SC Fürstenfeldbruck – Nach einem aufgrund einer starken zweiten Halbzeit verdienten 2:0-Sieg über Hertha München überwintert der SC Fürstenfeldbruck nun doch nicht auf einem der drei direkten Abstiegsplätze.

Vielmehr ist die lange Zeit kriselnde Bezirksliga-Elf von Trainer Michael Westermairauf einen der beiden Relegationsplätze geklettert und hat den Abstand zum rettenden Ufer auf nur noch einen Punkt verkürzt.

In den ersten 45 Minuten lieferten sich der Tabellensechste aus der Landeshauptstadt und die Brucker in teilweise hitziger Atmosphäre bissige Zweikämpfe auf dem Kunstrasen. Was auch dem milden Auftritt des Münchner Schiedsrichters Martin Horne (SV Bajuwaren) geschuldet war, der zu viel ermahnte statt einfach mal die Gelbe Karte zu zücken. „Wir sind hinten gut gestanden, haben es aber nicht geschafft, erfolgreich in die Tiefe zu spielen“, entschuldigte Westermair die zwei gefühlten Chancen, die sich für seine Elf erst gegen Ende der ersten 45 Minuten ergaben.

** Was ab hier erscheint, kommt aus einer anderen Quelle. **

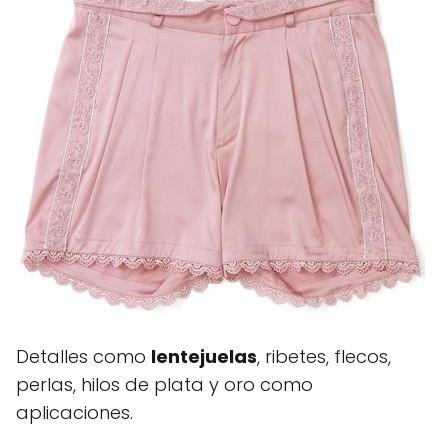
Detalles como
lentejuelas
, ribetes, flecos,
perlas, hilos de plata y oro como
aplicaciones.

Die Pässe in die Tiefe habe er in der Pause besonders angesprochen, erklärte Westermair hinterher und freute sich, dass seine Spieler in den zweiten 45 Minuten das beherzigt haben, was ihnen der Trainer mit auf den Weg gegeben hatte. Nach dem 1:0, das Nicolas Felser auf Vorarbeit von Matthias Streun und Tamas Madar vollstreckt hatte, setzte vor allem der überragende Streun Akzente. Das erlösende 2:0 wollte zunächst aber einfach nicht fallen. Erst drei Minuten vor Schluss erlöste Madar die 65 zitternden Zuschauer.